Your actual code should be submitted directly to the autograder according to the full project directions. Complete your project journal using JDF, then save your submission as a PDF. Journals should be submitted to the corresponding assignment submission page in Canvas. You should submit a single PDF for this assignment. This PDF will be ported over to Peer Feedback for peer review by your classmates. If your assignment involves things (like videos, working prototypes, etc.) that cannot be provided in PDF, you should provide them separately (through OneDrive, Google Drive, Dropbox, etc.) and submit a PDF that links to or otherwise describes how to access that material.

This is an individual assignment. All work you submit should be your own. Make sure to cite any sources you reference, and use quotes and in-line citations to mark any direct quotes.

Late work is not accepted without advanced agreement except in cases of medical or family emergencies.

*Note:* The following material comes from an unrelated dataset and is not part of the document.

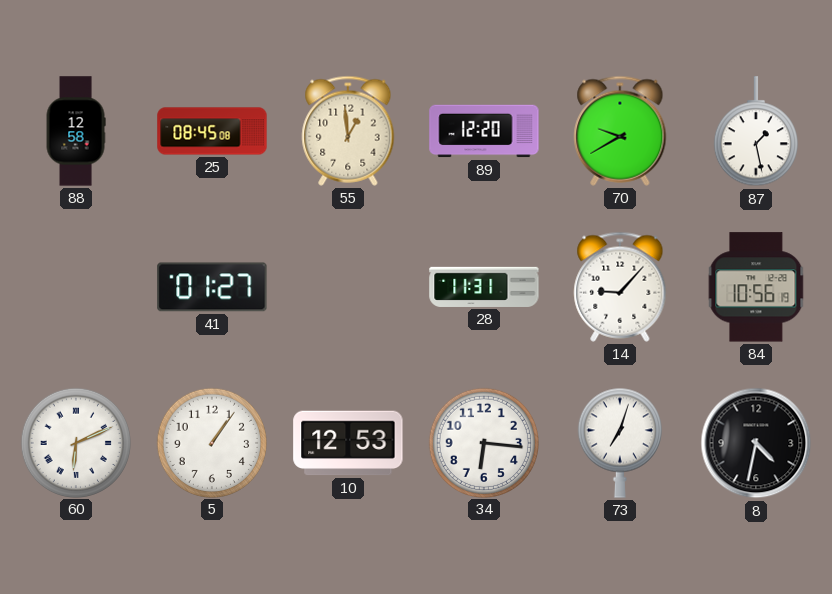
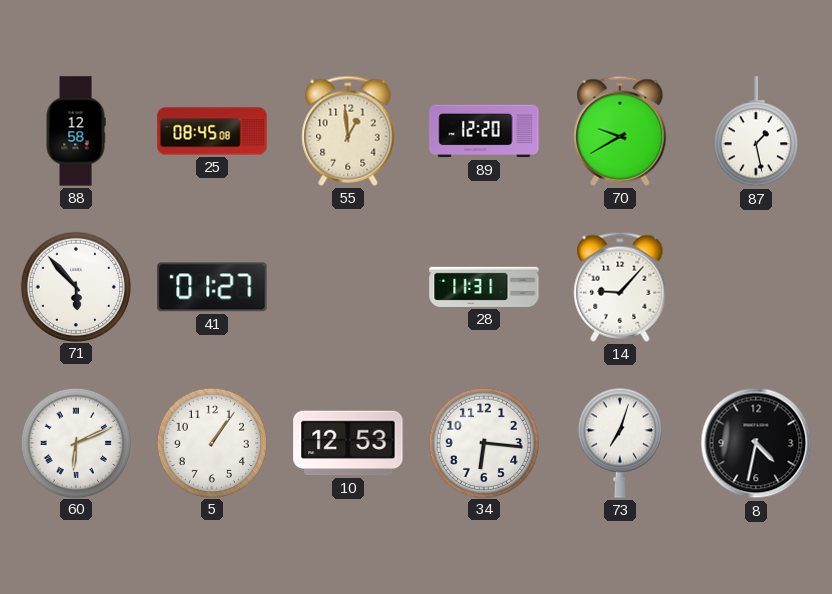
71: none -> 5:53
84: 10:56 -> none
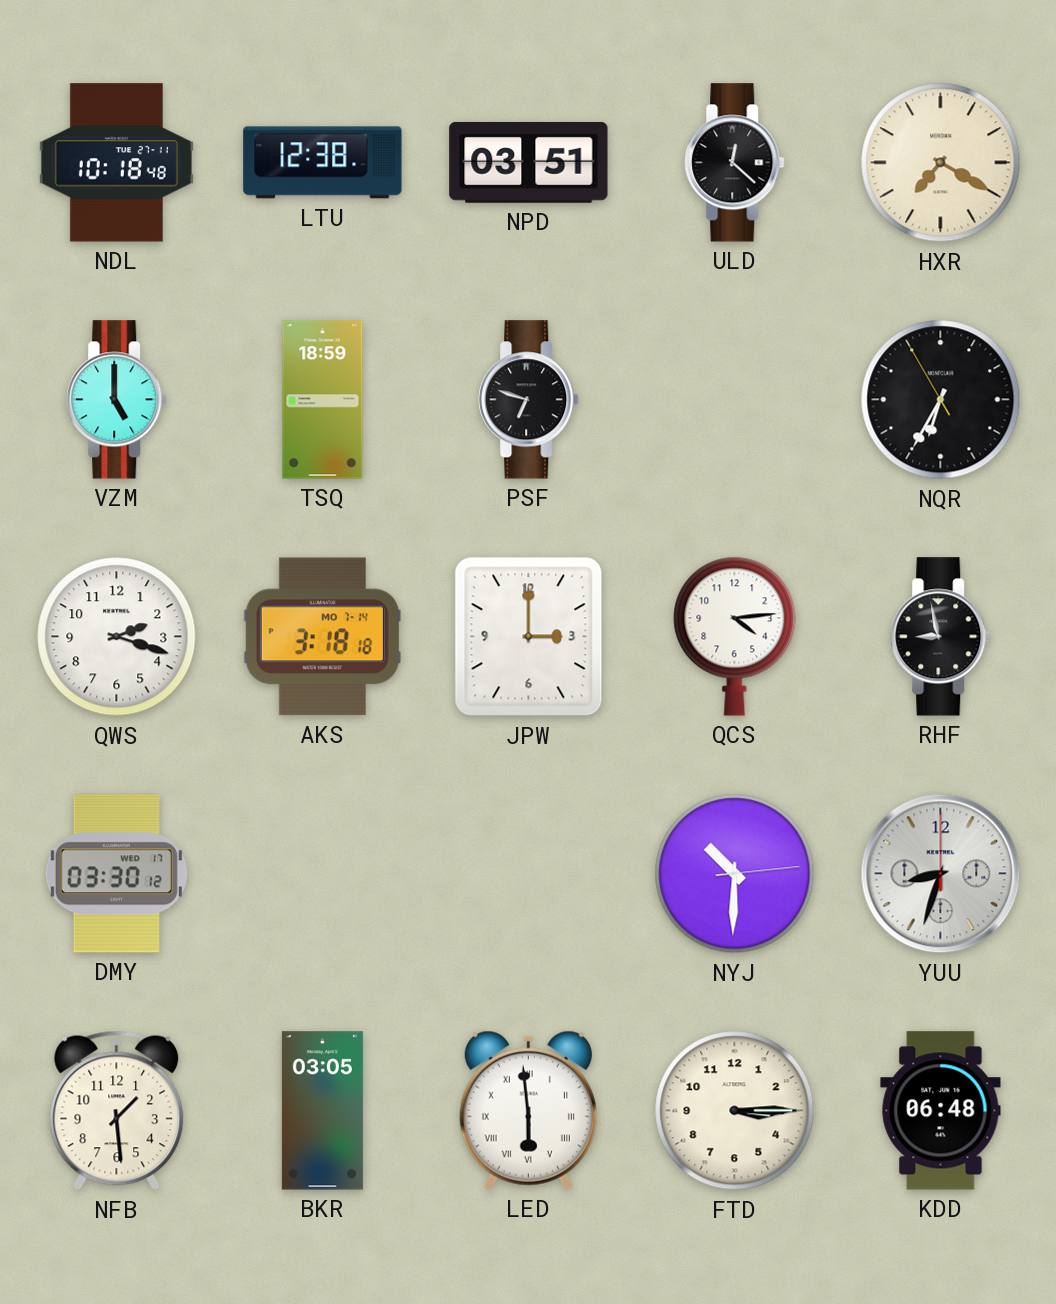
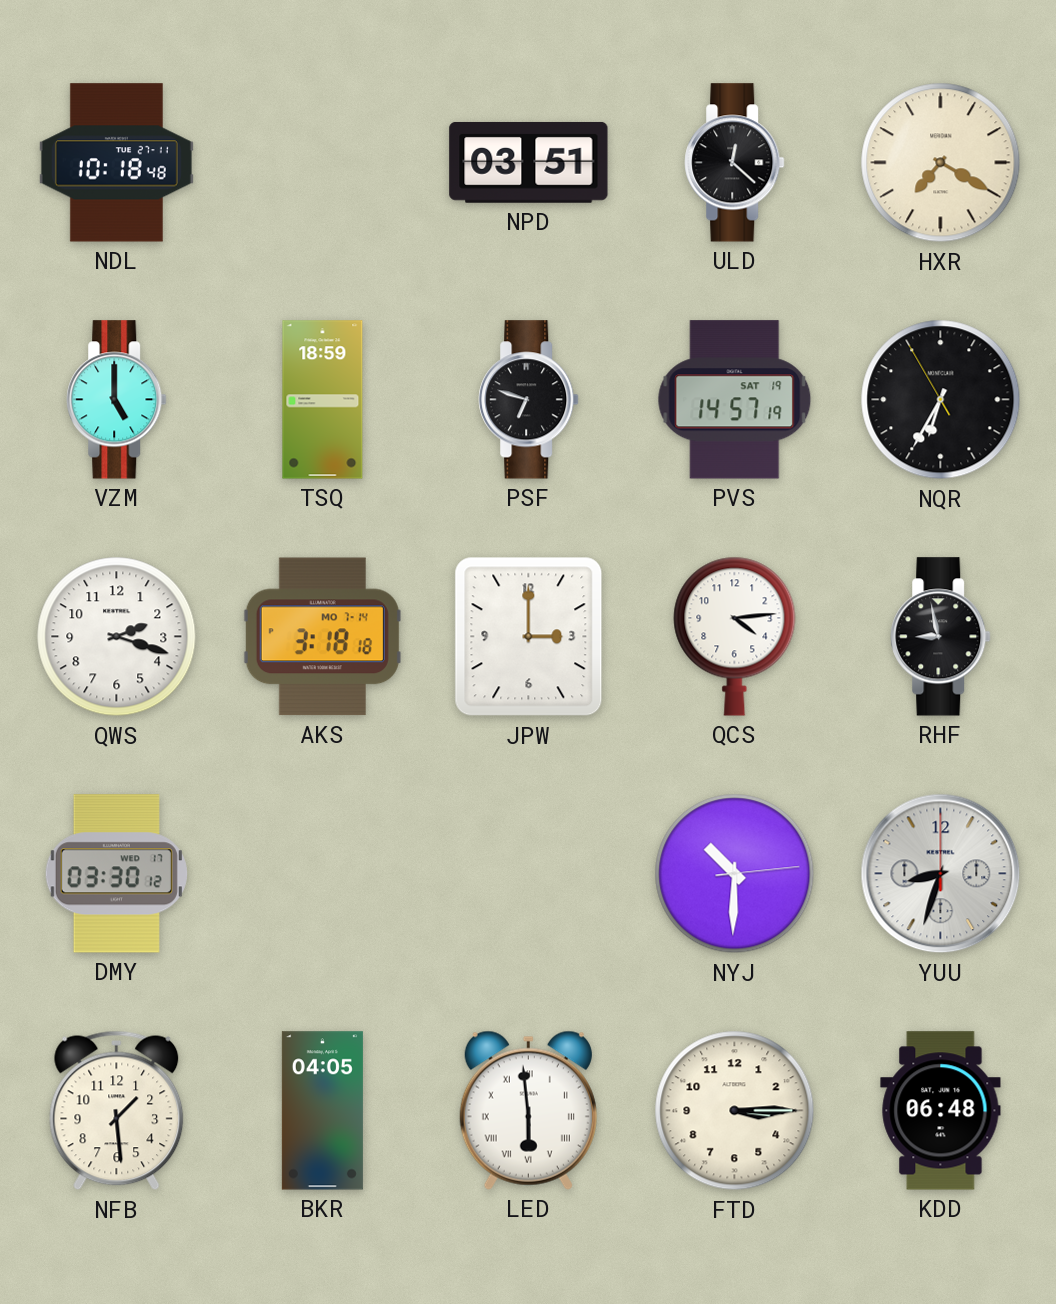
LTU: 12:38 -> none
PVS: none -> 14:57
BKR: 03:05 -> 04:05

In the case of such an emergency, please contact the Dean of Students.

Grading Information

Your overall project grade will be posted to the gradebook in Canvas, along with a comment indicating the breakdown of scores across these three categories. Students whose agents perform in the top 10 in the class (Basic D + Basic E + Test D + Test E, ties broken by Raven’s and Challenge problems) will receive 5 extra points on their final average.

Peer Review

After submission, your assignment will be ported to Peer Feedback for review by your classmates. Grading is not the primary function of this peer review process; the primary function is simply to give you the opportunity to read and comment on your classmates’ ideas, and receive additional feedback on your own. All grades will come from the graders alone.

You receive 1.5 participation points for completing a peer review by the end of the day Thursday; 1.0 for completing a peer review by the end of the day Sunday; and 0.5 for completing it after Sunday but before the end of the semester. For more details, see the participation policy.